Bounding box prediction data
------------------------
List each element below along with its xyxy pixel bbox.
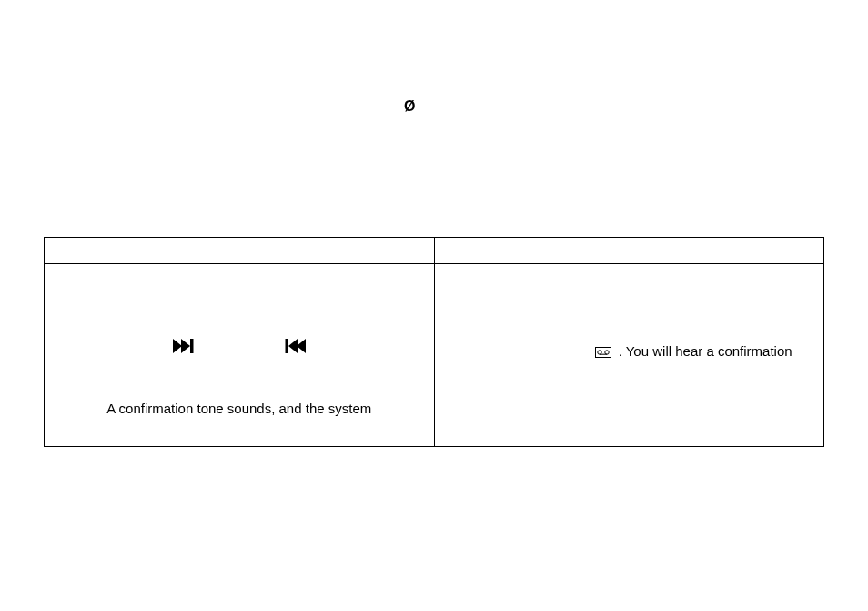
forward-end-icon bbox=[173, 339, 197, 353]
left-cell-text: A confirmation tone sounds, and the syst… bbox=[59, 401, 419, 416]
table-header-row bbox=[45, 238, 824, 264]
table-header-left bbox=[45, 238, 435, 264]
document-page: Ø bbox=[0, 0, 868, 611]
slashed-o-glyph: Ø bbox=[404, 98, 415, 115]
svg-rect-3 bbox=[285, 339, 288, 353]
svg-marker-5 bbox=[297, 339, 306, 353]
cell-right: . You will hear a confirmation bbox=[434, 264, 824, 447]
svg-marker-1 bbox=[181, 339, 190, 353]
cell-left: A confirmation tone sounds, and the syst… bbox=[45, 264, 435, 447]
svg-point-8 bbox=[604, 350, 608, 353]
table-header-right bbox=[434, 238, 824, 264]
voicemail-icon bbox=[595, 345, 611, 361]
backward-start-icon bbox=[282, 339, 306, 353]
svg-marker-0 bbox=[173, 339, 182, 353]
table-row: A confirmation tone sounds, and the syst… bbox=[45, 264, 824, 447]
svg-rect-2 bbox=[190, 339, 194, 353]
instruction-table: A confirmation tone sounds, and the syst… bbox=[44, 237, 824, 447]
svg-point-7 bbox=[597, 350, 601, 353]
right-cell-text: . You will hear a confirmation bbox=[619, 343, 792, 359]
svg-marker-4 bbox=[288, 339, 298, 353]
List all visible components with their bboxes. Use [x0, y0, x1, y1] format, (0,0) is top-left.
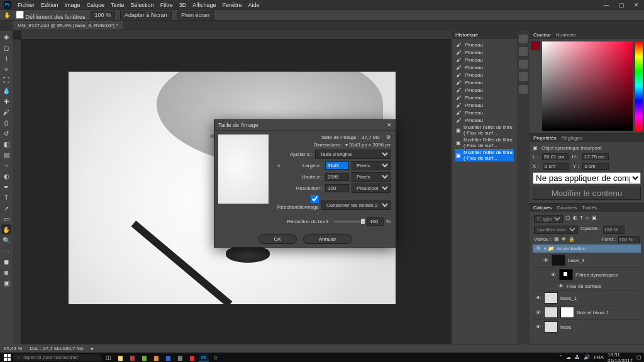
prop-y-input[interactable]	[582, 163, 609, 170]
current-color-swatch[interactable]	[531, 41, 540, 50]
mask-thumbnail[interactable]	[560, 307, 574, 318]
prop-x-input[interactable]	[543, 163, 569, 170]
filter-img-icon[interactable]: ▢	[565, 215, 570, 223]
layer-row[interactable]: 👁Noir et blanc 1	[533, 305, 641, 320]
document-tab[interactable]: MG_9727.psd @ 95,4% (base_3, RVB/16*) *	[13, 21, 123, 30]
dodge-tool[interactable]: ◐	[1, 171, 11, 181]
layer-name[interactable]: Flou de surface	[567, 283, 601, 289]
visibility-icon[interactable]: 👁	[535, 310, 541, 315]
taskbar-explorer[interactable]: ▆	[115, 353, 125, 361]
menu-text[interactable]: Texte	[111, 2, 125, 8]
start-button[interactable]	[3, 353, 11, 362]
blur-tool[interactable]: ○	[1, 160, 11, 170]
paths-tab[interactable]: Tracés	[582, 205, 597, 211]
layer-thumbnail[interactable]	[552, 255, 565, 266]
menu-help[interactable]: Aide	[248, 2, 260, 8]
stamp-tool[interactable]: ⎙	[1, 118, 11, 128]
eyedropper-tool[interactable]: 💧	[1, 85, 11, 96]
height-input[interactable]	[325, 173, 349, 181]
size-gear-icon[interactable]: ⚙	[386, 134, 391, 140]
taskbar-app[interactable]: ▆	[151, 353, 161, 361]
taskbar-app[interactable]: ▆	[175, 353, 185, 361]
taskbar-app[interactable]: ▆	[163, 353, 173, 361]
layer-name[interactable]: Noir et blanc 1	[577, 310, 609, 315]
history-item[interactable]: 🖌Pinceau	[455, 109, 514, 116]
tray-notifications-icon[interactable]: ▢	[636, 354, 641, 360]
layer-name[interactable]: base_1	[560, 295, 577, 301]
width-input[interactable]	[325, 162, 349, 170]
ok-button[interactable]: OK	[258, 234, 297, 244]
taskbar-app[interactable]: ▆	[139, 353, 149, 361]
history-brush-tool[interactable]: ↺	[1, 128, 11, 138]
lock-position-icon[interactable]: ✥	[562, 236, 566, 243]
wand-tool[interactable]: ✧	[1, 64, 11, 74]
taskbar-app[interactable]: ▆	[127, 353, 137, 361]
tray-network-icon[interactable]: 🖧	[575, 354, 580, 360]
history-item[interactable]: ▣Modifier l'effet de filtre ( Flou de su…	[455, 149, 514, 162]
taskbar-edge[interactable]: e	[211, 353, 221, 361]
history-item[interactable]: ▣Modifier l'effet de filtre ( Flou de su…	[455, 124, 514, 136]
history-item[interactable]: 🖌Pinceau	[455, 86, 514, 94]
dock-icon[interactable]	[519, 35, 528, 43]
marquee-tool[interactable]: ◻	[1, 43, 11, 53]
quickmask-toggle[interactable]: ◙	[1, 267, 11, 277]
gradient-tool[interactable]: ▤	[1, 150, 11, 160]
dock-icon[interactable]	[519, 72, 528, 81]
fit-select[interactable]: Taille d'origine	[315, 150, 391, 159]
menu-window[interactable]: Fenêtre	[223, 2, 242, 8]
brush-tool[interactable]: 🖌	[1, 107, 11, 117]
visibility-icon[interactable]: 👁	[558, 283, 564, 289]
res-input[interactable]	[325, 184, 349, 192]
minimize-button[interactable]: —	[599, 0, 614, 9]
noise-input[interactable]	[367, 217, 384, 226]
menu-3d[interactable]: 3D	[179, 2, 187, 8]
lock-all-icon[interactable]: 🔒	[569, 236, 575, 243]
ruler-horizontal[interactable]	[21, 31, 452, 40]
move-tool[interactable]: ✥	[1, 32, 11, 42]
menu-select[interactable]: Sélection	[131, 2, 154, 8]
tray-cloud-icon[interactable]: ☁	[566, 354, 571, 360]
lasso-tool[interactable]: ⌇	[1, 53, 11, 63]
layer-row[interactable]: 👁▾ 📁Accentuation	[533, 244, 641, 253]
width-unit-select[interactable]: Pixels	[352, 161, 391, 170]
properties-tab[interactable]: Propriétés	[533, 135, 556, 141]
layer-row[interactable]: 👁base_3	[533, 253, 641, 268]
zoom-field[interactable]: 95,43 %	[4, 346, 22, 351]
fg-bg-swatch[interactable]: ◼	[1, 256, 11, 266]
taskbar-photoshop[interactable]: Ps	[199, 353, 209, 361]
dock-icon[interactable]	[519, 60, 528, 69]
fill-input[interactable]	[618, 236, 640, 243]
history-item[interactable]: 🖌Pinceau	[455, 56, 514, 63]
swatches-tab[interactable]: Nuancier	[556, 32, 576, 38]
hand-tool[interactable]: ✋	[1, 224, 11, 234]
hue-slider[interactable]	[635, 41, 643, 131]
opacity-input[interactable]	[603, 226, 625, 234]
prop-layercomp-select[interactable]: Ne pas appliquer de compositions de calq…	[533, 172, 641, 184]
zoom-tool[interactable]: 🔍	[1, 235, 11, 245]
tray-lang[interactable]: FRA	[594, 354, 604, 360]
eraser-tool[interactable]: ◧	[1, 139, 11, 149]
noise-slider[interactable]	[333, 221, 365, 222]
hand-tool-icon[interactable]: ✋	[4, 12, 11, 18]
taskbar-app[interactable]: ▆	[187, 353, 197, 361]
layer-row[interactable]: 👁base	[533, 320, 641, 334]
layer-list[interactable]: 👁▾ 📁Accentuation👁base_3👁Filtres dynamiqu…	[533, 244, 641, 334]
layer-name[interactable]: Filtres dynamiques	[575, 272, 618, 278]
resample-select[interactable]: Conserver les détails 2.0	[321, 200, 391, 210]
adjustments-tab[interactable]: Réglages	[561, 135, 582, 141]
layer-thumbnail[interactable]	[544, 292, 558, 304]
resample-check[interactable]: Rééchantillonnage :	[277, 195, 319, 216]
dock-icon[interactable]	[519, 47, 528, 56]
history-item[interactable]: 🖌Pinceau	[455, 48, 514, 56]
fit-screen-button[interactable]: Adapter à l'écran	[120, 11, 172, 19]
layer-row[interactable]: 👁Filtres dynamiques	[533, 268, 641, 282]
layer-filter-select[interactable]: P. type	[534, 215, 563, 223]
fullscreen-button[interactable]: Plein écran	[177, 11, 214, 19]
menu-layer[interactable]: Calque	[87, 2, 105, 8]
visibility-icon[interactable]: 👁	[535, 295, 541, 301]
type-tool[interactable]: T	[1, 192, 11, 202]
layers-tab[interactable]: Calques	[533, 205, 552, 211]
screenmode-toggle[interactable]: ▣	[1, 278, 11, 288]
taskbar-search[interactable]: ○Taper ici pour rechercher	[13, 354, 101, 361]
tray-volume-icon[interactable]: 🔊	[584, 354, 590, 360]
------------------------
▶ [TASK TO COMPLETE]: For each line above that includes "noise", copy the line.

▶ [TASK SOLUTION]:
noise-input[interactable]	[367, 217, 384, 226]
noise-slider[interactable]	[333, 221, 365, 222]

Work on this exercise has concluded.